Preheat oven to 375. Grease or spray an 8 cup souffle or baking dish. Sprinkle the bottom with 3 tablespoons grated cheese. Set aside. Bring a large pot of water and the beets, reserving greens to boil. In a small pot, scald the milk and stir in the salt and cornstarch, cook over medium heat until thickened and set aside to cool slightly. Meanwhile, chop the beet greens and discard the stems. In a large pan, heat the butter and quickly saute shallot until just softened, about 5 minutes. Add the chopped greens and saute together, 1 additional minute.
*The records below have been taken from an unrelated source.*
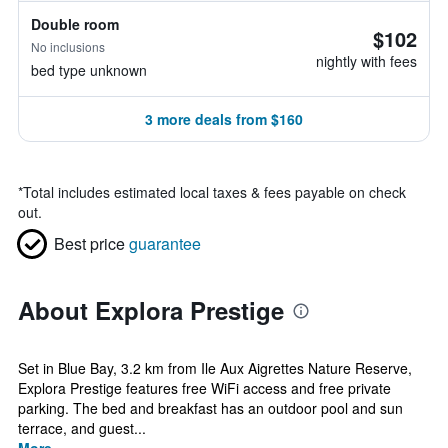
Double room
$102
No inclusions
nightly with fees
bed type unknown
3 more deals from $160
*
Total includes estimated local taxes & fees payable on check
out.
Best price
guarantee
About Explora Prestige
Set in Blue Bay, 3.2 km from Ile Aux Aigrettes Nature Reserve,
Explora Prestige features free WiFi access and free private
parking. The bed and breakfast has an outdoor pool and sun
terrace, and guest...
Remove the greens from the pan and place them in a food processor or blender. Add the yolks and pulse until minced. Add the scalded milk mixture, nutmeg and remaining cheese. Stir to combine. The beets should be tender by now. Remove from the water, remove the skins and chop the beets coarsely. Arrange in the bottom of the dish. Beat egg whites until frothy and then add the cream of tarter. Beet until stiff peaks form. Gently fold a quarter of egg whites into the greens and then fold the rest of the greens into the large bowl of egg whites. Pour on top of the beets in the dish and then smooth out the top. Bake 30-35 minutes or until puffy and golden brown.


My thoughts:
I have had the idea of a beet greens soufflé in the back of my mind for some time now and when I saw all of the soufflés that have been posted recently and found the most beautiful beets in the store, it felt like kismet. I have to admit, I had never made or even eaten a soufflé before today. Or beets for that matter. I think I had pickled beets once as a child and was too traumatized to try the fresh variety. So I was extra excited when it came out so well. There are a lot of little steps since you use both the greens and the beets and what with all the egg beating and sauteing, this recipe goes much faster if you have a helper. My husband did all of the chopping of the greens and sauteing and I did the eggs, cheese, pouring and beet work. The fun part of this soufflé is that it looks like a typical spinach or chard soufflé until you cut into it and see the beets on the bottom. They dye a bit of the bottom a pretty pinky purple and make a some what ethereal dish more substantial.